Pages

Friday, November 27, 2015

Are we not hearing their cries?


Between moments of silent grins at the great good fortune now existent in my own life, I've been painfully aware of the awful state of the world, and the catastrophic happenings beyond our borders.  I'm also aware of how much we've forgotten of the era that my generation experienced--that of WWII.  The devastating mistake of not only ignoring the plight of Jews trying desperately to escape the holocaust taking place in death camps in Europe, but also the unjustified imprisonment of Japanese and Japanese Americans in our country at that time -- a mistake we would later admit and atone for as a nation.

Some of us have completely forgotten the courageous fighting men of the racially segregated all Japanese 442nd Combat Unit who -- while their friends and families were imprisoned behind barbed wire in our country -- became the most highly-decorated unit of all for their valor on the battlefields of Italy.  The others, Americans of Japanese descent, who worked diligently in secret throughout the war in Building 9 at the Presidio in San Francisco translating and giving guidance to our War Department in preparation for the invasion of Japan.  We've forgotten all that; heroes all.

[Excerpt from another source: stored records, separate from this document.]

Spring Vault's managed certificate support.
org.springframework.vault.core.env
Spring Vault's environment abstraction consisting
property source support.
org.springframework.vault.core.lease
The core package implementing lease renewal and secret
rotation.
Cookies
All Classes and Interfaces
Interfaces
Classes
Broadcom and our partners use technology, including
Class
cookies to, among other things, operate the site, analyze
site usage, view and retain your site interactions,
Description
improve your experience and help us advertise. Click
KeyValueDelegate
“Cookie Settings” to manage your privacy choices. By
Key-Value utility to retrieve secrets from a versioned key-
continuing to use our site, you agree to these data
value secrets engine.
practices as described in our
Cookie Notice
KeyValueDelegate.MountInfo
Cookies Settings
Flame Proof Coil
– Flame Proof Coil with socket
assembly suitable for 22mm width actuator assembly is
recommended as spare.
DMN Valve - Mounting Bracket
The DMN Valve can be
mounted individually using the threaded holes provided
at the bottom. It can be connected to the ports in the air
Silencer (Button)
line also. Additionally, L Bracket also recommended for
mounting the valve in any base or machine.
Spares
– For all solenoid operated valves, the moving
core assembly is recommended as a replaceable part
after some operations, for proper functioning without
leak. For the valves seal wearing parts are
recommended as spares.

Nor do many of our leaders appear to know that much of the information now being gained -- providing what defense there is against the terrorists -- is coming from refugees who are now streaming out of the wartorn middle east in waves of unmitigated misery -- refugees who are either already settled in their new countries, or, are awaiting asylum in camps inadequate to their needs.  It is Syrians and other middle eastern victims suffering under the unspeakable brutality of ISIS who are most in jeopardy and pleading for our help.

Fate is giving us another chance to get it right.

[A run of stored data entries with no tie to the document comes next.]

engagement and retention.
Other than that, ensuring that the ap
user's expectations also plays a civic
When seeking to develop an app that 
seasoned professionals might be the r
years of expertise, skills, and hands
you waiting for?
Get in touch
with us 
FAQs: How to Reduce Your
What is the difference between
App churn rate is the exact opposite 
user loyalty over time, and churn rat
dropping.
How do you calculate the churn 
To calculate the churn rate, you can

How on earth do we not hear those cries?

Sunday, November 22, 2015

Thoughts while watching media coverage of candidates aspiring to lead us ... .

... and noticing a simple thing that has failed to catch my attention until now, but could be of vital importance. 

Listening to the stump speeches of some of the most bellicose -- now being honed into whatever goes as politically expedient and poll-worthy.

Found myself wondering just how inclusive is their use of the word,"we."  Tiny word, but one with hidden powers beneath its simplicity.

Do you suppose, when that little word is a part of a sentence about our need to protect the people of our country from the scourge of brutal terrorism -- that the man who operates the Taco Truck that delivers lunch to factories and office complexes; the black handyman who cleans the gutters and stops the leaks and his wife who runs the beauty shop; the cleaning woman who can only come to work on Tuesdays because her other jobs take up all the other days; the newly-arrived middle-eastern family who haven't yet mastered enough of our language to stray more than a few blocks from home; their young daughter whose head scarf may still set her apart from her peers and is beginning to weigh heavily;  and those young people living in fear of deportation because -- though they were born and brought up in this country, cannot gain citizenship because their parents are undocumented?  Are all included in the WE?

If those who aspire to lead us were forced to study and explain their "we," and if they, themselves, understood the depth of meaning in its use -- do you suppose they could continue to defend current regression into a kind of isolationism that is indefensible within the context of our founding documents?  That they could -- in good conscience -- be shouting over the voices of the reasonable about closing the borders against those seeking asylum from the unspeakable brutality taking over their homelands?

American lives of every racial group, economic status, culture, and religious affiliation, have been sacrificed to gain and defend our freedoms in decades of endless wars.  All that cannot be waived so that only those who make up the top 1%, or whose skin tones fall in the white/ivory/peach part of the spectrum, would fall under Homeland Security protection.  "WE, the people" come in all flavors, but there's something that sounds hollow about that word as it slips out onto the air waves from the lips of some who would hope to lead us into an increasingly dangerous and separatist future.

... and why does the phrase American exceptionalism make...  my... skin... crawl?